How to Calculate Distances with PostgreSQL
Introduction
Many modern applications need to calculate distances - between two people, between a business and a person, and so on. Locations are typically represented as latitude-longitude pairs (lat/long coordinates). To do calculations involving distances, these are some approaches you can take (and their consequences):
- Get the location coordinates from the database, and use an application layer function to compute the distance. This approach is easy to set up but makes it difficult to run many kinds of distance-based queries. Consider an example where you want to find restaurants within a 5-kilometer radius of an individual's current position. To do this, the application fetches the list of all restaurants and then finds the ones within the radius.
- Write a PL/SQL function to compute the distance within the database. Because the data is processed at the database layer, this approach is operationally efficient. But setting up a PL/SQL function is time-consuming and error-prone. The next two approaches offer the same level of efficiency at a lower setup cost.
- Use a module like PostGIS. PostGIS is a fully featured Geographic Information Systems (GIS) module. Its use is overkill when you only need to calculate distances.
- Use the
earthdistance
module built into PostgreSQL. This module provides an accessible approach to calculating distances, and it suffices for most use cases. It also makes it possible to write distance-based queries.
Prerequisites
This is a hands-on guide. To benefit from it, you are expected to have prior practical experience with PostgreSQL. You are also expected to already have PostgreSQL running either on a standalone server or as an instance on Vultr Managed Databases for PostgreSQL.

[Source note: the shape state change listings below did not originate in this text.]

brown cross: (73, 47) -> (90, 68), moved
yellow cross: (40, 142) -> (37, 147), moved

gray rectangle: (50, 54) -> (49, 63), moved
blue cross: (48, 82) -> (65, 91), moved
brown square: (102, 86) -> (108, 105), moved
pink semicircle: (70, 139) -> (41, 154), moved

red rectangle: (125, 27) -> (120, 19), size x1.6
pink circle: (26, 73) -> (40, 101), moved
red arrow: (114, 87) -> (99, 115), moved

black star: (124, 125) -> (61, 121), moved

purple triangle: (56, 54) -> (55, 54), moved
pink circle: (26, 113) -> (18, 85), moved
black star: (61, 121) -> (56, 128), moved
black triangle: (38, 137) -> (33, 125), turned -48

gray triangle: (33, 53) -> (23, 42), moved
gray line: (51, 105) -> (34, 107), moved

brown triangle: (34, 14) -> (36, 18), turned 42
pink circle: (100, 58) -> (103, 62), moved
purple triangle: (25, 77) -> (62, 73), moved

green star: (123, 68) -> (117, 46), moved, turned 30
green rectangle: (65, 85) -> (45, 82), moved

It is assumed you have access to the PostgreSQL command line and you are comfortable issuing SQL commands. It is helpful to know how Common Table Expressions (CTEs) work in PostgreSQL - the examples use CTEs.

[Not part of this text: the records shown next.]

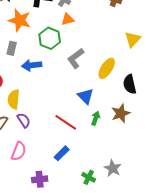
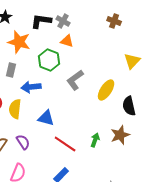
orange triangle: (68, 19) -> (67, 41), turned 32
blue triangle: (86, 96) -> (46, 118), moved, turned -30
yellow semicircle: (14, 99) -> (15, 109), moved

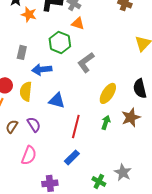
orange star: (19, 42) -> (29, 14), moved, size x0.7
yellow ellipse: (106, 90) -> (108, 93), moved
red line: (65, 144) -> (76, 126), turned 70

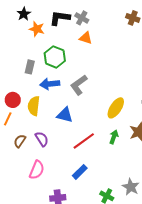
green hexagon: (60, 42) -> (55, 57), moved
gray L-shape: (86, 62) -> (79, 85), moved
red line: (76, 126) -> (84, 141), turned 40

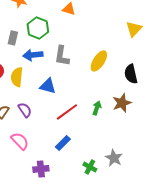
gray L-shape: (79, 85) -> (62, 56), turned -45
yellow ellipse: (116, 108) -> (99, 61), moved
pink semicircle: (37, 170) -> (20, 141), turned -66

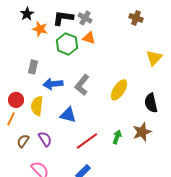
green hexagon: (38, 28) -> (67, 44), moved
gray L-shape: (62, 56) -> (82, 85), turned 30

Extensions are available only in the database where they are loaded. Before starting, check that you are connected to the database in which you want to use the module. To connect to a specific database, use:
=# \c DATABASE_NAME
Note that =#
refers to the PostgreSQL psql
prompt.
By default, a standalone PostgreSQL installation connects to the database postgres
as the user postgres
. On Vultr Managed Databases for PostgreSQL, the default database is defaultdb
, and the default user is vultradmin
. Following this guide without explicitly connecting to a specific database will load the extension(s) into the default database. This is not a problem, only something to be aware of.
Compatibility
The instructions in this guide are tested on PostgreSQL version 14.5 running on Ubuntu 22.04 and Vultr Managed Databases for PostgreSQL. They should be compatible with all recent versions of PostgreSQL on all recent Operating Systems.
How to Install
The earthdistance
module needs the cube
module as a dependency. cube
is also a built-in extension; you do not need to install it. Load the cube
module as an extension:
=# CREATE EXTENSION cube ;
Now load the earthdistance
extension:
=# CREATE EXTENSION earthdistance ;
Check that both extensions are loaded and ready to use:
=# SELECT * FROM pg_extension ;
The list of extensions should include cube
and earthdistance
.
Create Test Data
Get Location Data
A typical consumer-facing web or mobile application gets the location data of the user in different ways:
- The device, via its GPS sensors, gets the lat/long coordinates. A service like the Location API from Google Play Services or Apple's Core Location API handles this within the app. The app then shares the coordinates with the server.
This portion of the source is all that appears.